When asked why these findings are so important for both the SCD community and advancement of gene therapy, Basu replied, “Typical life expectancy for people with SCD is about 20 to 30 years shorter than the general population and is marred with low quality of life. Gene therapies show great promise in bringing a widely applicable curative approach to SCDs, an area characterized by high disease burden, and understanding the value and the prices at which these innovative therapies are cost-effective is important for society. Our analyses provide detailed early evidence of such therapies' potential value and value-based prices, and showcases a comprehensive approach to valuing innovative therapies.”

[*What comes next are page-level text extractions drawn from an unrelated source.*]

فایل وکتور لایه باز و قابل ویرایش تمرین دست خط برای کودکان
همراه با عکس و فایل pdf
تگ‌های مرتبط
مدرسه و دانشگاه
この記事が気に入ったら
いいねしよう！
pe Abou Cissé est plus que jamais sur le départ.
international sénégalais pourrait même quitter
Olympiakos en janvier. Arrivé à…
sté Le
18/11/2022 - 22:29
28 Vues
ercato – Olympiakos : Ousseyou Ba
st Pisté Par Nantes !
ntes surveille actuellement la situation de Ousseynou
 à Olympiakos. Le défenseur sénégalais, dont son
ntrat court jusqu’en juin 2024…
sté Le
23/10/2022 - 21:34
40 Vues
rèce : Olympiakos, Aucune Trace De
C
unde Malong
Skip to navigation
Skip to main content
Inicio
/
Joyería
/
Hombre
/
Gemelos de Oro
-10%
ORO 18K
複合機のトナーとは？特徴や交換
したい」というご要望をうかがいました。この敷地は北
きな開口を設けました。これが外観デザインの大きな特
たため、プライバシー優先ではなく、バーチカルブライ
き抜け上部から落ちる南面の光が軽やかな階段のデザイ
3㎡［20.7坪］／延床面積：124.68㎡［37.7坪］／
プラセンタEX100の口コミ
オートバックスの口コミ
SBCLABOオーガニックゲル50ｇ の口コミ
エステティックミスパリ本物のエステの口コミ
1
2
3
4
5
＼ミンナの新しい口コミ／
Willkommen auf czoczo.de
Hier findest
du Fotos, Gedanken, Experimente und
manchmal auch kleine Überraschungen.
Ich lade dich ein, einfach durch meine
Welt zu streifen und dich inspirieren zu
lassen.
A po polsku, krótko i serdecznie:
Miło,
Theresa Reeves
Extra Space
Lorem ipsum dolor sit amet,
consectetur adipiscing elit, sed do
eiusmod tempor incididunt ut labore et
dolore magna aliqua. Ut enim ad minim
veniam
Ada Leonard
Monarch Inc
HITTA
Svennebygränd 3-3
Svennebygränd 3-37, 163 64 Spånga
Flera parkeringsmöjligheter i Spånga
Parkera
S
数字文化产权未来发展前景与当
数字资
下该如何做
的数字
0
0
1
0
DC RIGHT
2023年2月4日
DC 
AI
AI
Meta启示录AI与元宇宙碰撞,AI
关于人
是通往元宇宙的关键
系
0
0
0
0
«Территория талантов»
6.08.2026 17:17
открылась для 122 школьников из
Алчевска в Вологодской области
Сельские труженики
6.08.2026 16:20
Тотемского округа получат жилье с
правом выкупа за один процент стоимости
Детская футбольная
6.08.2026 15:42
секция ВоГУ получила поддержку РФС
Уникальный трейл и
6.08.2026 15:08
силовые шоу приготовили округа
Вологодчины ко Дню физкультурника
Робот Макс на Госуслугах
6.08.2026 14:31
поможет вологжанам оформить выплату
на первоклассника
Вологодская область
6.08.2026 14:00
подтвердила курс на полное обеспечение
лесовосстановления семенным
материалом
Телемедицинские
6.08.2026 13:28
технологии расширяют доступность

He added that these findings could have implications beyond the SCD space in that a sizeable patient population who does not have SCD could be eligible for future gene therapies and enrolled in Medicare, Medicaid, or both. If the current price estimates of gene therapy for the relatively small gene therapy–eligible SCD population—according to his estimates, this population is between 5000 and 10,000—carry concerns about the consequences for budget impact, "we should be even more worried about what's to come," Basu notes.